The opening track, ‘The Concept’, begins in a wail of feedback before the lyrics come in on top of a reverberating, distorted G chord.  The opening progression of the top line melody (G – F# – E) is the same as The Beatles’s ‘All You Need is Love’, but this is a love story rewritten for the late twentieth century.  “She wears denim wherever she goes / Says she’s gonna get some records by the Status Quo / Oh yeah” croons Norman Blake, looking at an incongruous object of his affections.  By 1991 there’s not the same sense of utopia as in that 1967 TV broadcast.  This is a realistic love, in which the woman ‘don’t do drugs / but she does the pill’.  The tone is closer to the novelists from not so far away in Scotland who were beginning to cut their teeth in the early 1990s like Irvine Welsh and Alan Warner.

Listening to the band playing the outro to ‘The Concept’ at the Teenage Fanclub show at Manchester Academy 2 in 2010, I remember having a profound physical reaction.  Hairs standing up on the back of my neck.  Choking back a sob at the beauty of the interplay between the harmonies and Raymond McGinlay’s guitar solo (I am a pathological non-cryer).

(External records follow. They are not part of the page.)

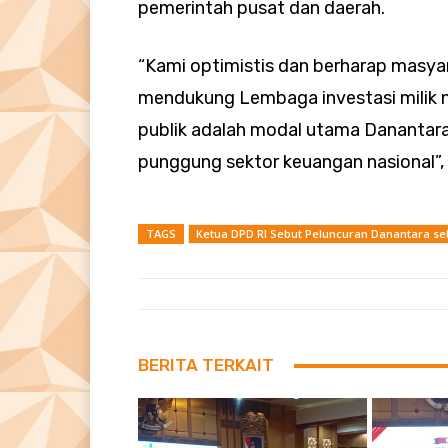
pemerintah pusat dan daerah.
“Kami optimistis dan berharap masy
mendukung Lembaga investasi milik n
publik adalah modal utama Danantara
punggung sektor keuangan nasional”,
TAGS
Ketua DPD RI Sebut Peluncuran Danantara se
BERITA TERKAIT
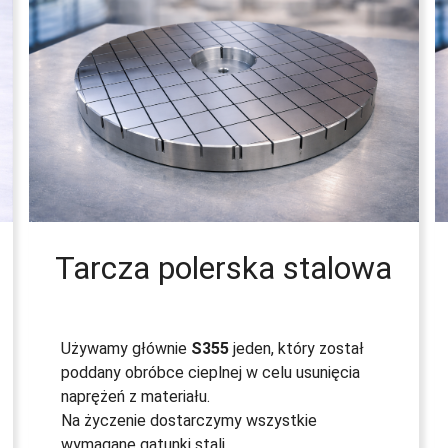
Tarcza polerska stalowa
Używamy głównie
S355
jeden, który został
poddany obróbce cieplnej w celu usunięcia
naprężeń z materiału.
Na życzenie dostarczymy wszystkie
wymagane gatunki stali.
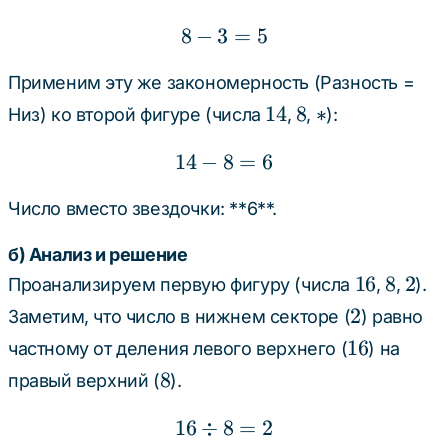
8
−
3
8 - 3 = 5
=
5
Применим эту же закономерность (Разность =
14
8
\ast
14
8
∗
Низ) ко второй фигуре (числа
,
,
):
14
−
8
14 - 8 = 6
=
6
Число вместо звездочки: **6**.
б) Анализ и решение
16
8
2
16
8
2
Проанализируем первую фигуру (числа
,
,
).
2
2
Заметим, что число в нижнем секторе (
) равно
16
16
частному от деления левого верхнего (
) на
8
8
правый верхний (
).
16
÷
8
16 \div 8 = 2
=
2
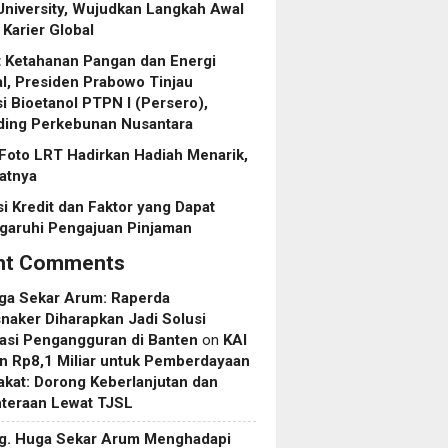
niversity, Wujudkan Langkah Awal
Karier Global
 Ketahanan Pangan dan Energi
l, Presiden Prabowo Tinjau
asi Bioetanol PTPN I (Persero),
ding Perkebunan Nusantara
Foto LRT Hadirkan Hadiah Menarik,
ratnya
i Kredit dan Faktor yang Dapat
aruhi Pengajuan Pinjaman
nt Comments
uga Sekar Arum: Raperda
aker Diharapkan Jadi Solusi
asi Pengangguran di Banten
on
KAI
n Rp8,1 Miliar untuk Pemberdayaan
kat: Dorong Keberlanjutan dan
hteraan Lewat TJSL
rg. Huga Sekar Arum Menghadapi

‘What You Do To Me’: five chords (depending on how you count it), four lines of lyrics.  Cyclical, crystalline power-pop perfection.

I can never quite decide whether ‘Star Sign’ is for or against superstition.  Great song and riff though.

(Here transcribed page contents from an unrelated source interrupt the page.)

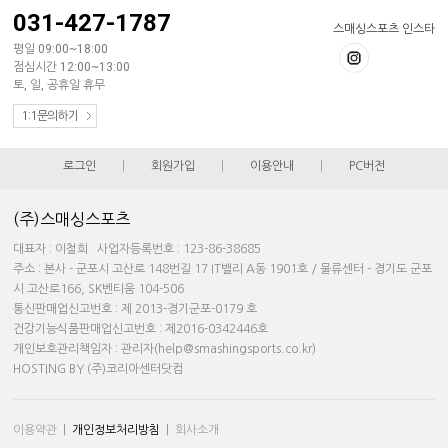
031-427-1787
스매싱스포츠 인스타
평일 09:00~18:00
점심시간 12:00~13:00
토, 일, 공휴일 휴무
1:1문의하기
로그인
|
회원가입
|
이용안내
|
PC버전
(주)스매싱스포츠
대표자 : 이철희 사업자등록번호 : 123-86-38685
주소 : 본사 - 군포시 고산로 148번길 17 IT밸리 A동 1901호 / 물류센터 - 경기도 군포
시 고산로166, SK벤티움 104-506
통신판매업신고번호 : 제 2013-경기군포-0179 호
건강기능식품판매업신고번호 : 제2016-0342446호
개인보호관리책임자 : 관리자(help@smashingsports.co.kr)
HOSTING BY (주)코리아센터닷컴
이용약관
|
개인정보처리방침
|
회사소개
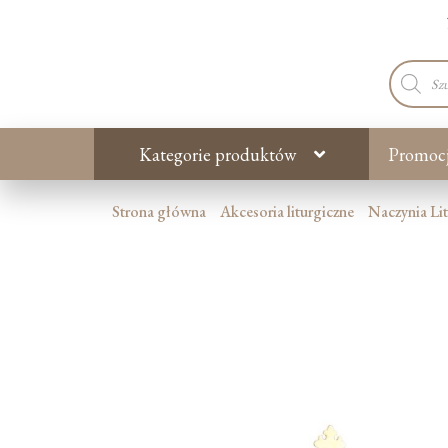
Wyszuki
produkt
Kategorie produktów
Promoc
Strona główna
Akcesoria liturgiczne
Naczynia Li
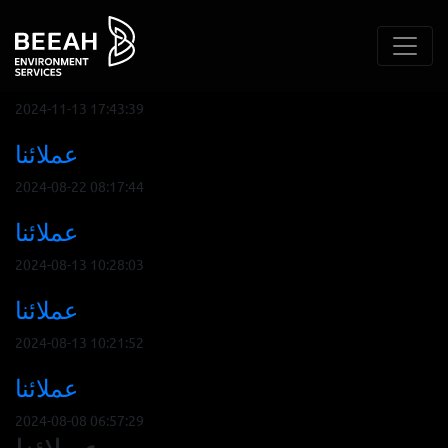
Recent Post
عملائنا
2024-11-13 17:43:39
عملائنا
2024-08-22 08:17:44
عملائنا
2024-08-13 10:28:03
عملائنا
2024-08-13 10:21:52
عملائنا
2024-08-08 06:57:29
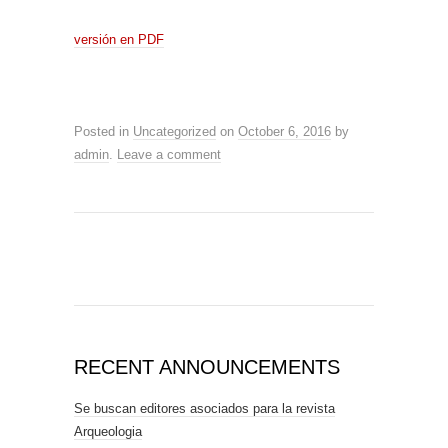
versión en PDF
Posted in
Uncategorized
on
October 6, 2016
by
admin
.
Leave a comment
RECENT ANNOUNCEMENTS
Se buscan editores asociados para la revista
Arqueologia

There’s something about the F Aug chord which makes the chord progression in ‘Metal Baby’ so seductive…

‘Alcoholiday’ is one of those classic love/drugs (love (of) drugs) songs (see also: The La’s, ‘There She Goes’).  But it also explores the uncertainty of the aftermath, lying awake questioning everything in the silence and darkness after a skinful, wondering whether you did anything really shameful.  The bridge is the heart of the song, and as Gerry Love sings about being ‘led a course you can’t command’, and concluding that ‘Baby, I’ve been fucked already’ it’s difficult to know whether he’s talking about sex, love, intoxication, addiction, outsiderdom, unemployment, political disenfranchisement, or an unholy combination of them all.

‘Is This Music?’  Bringing joy to shoegaze by pastiche for nearly thirty years.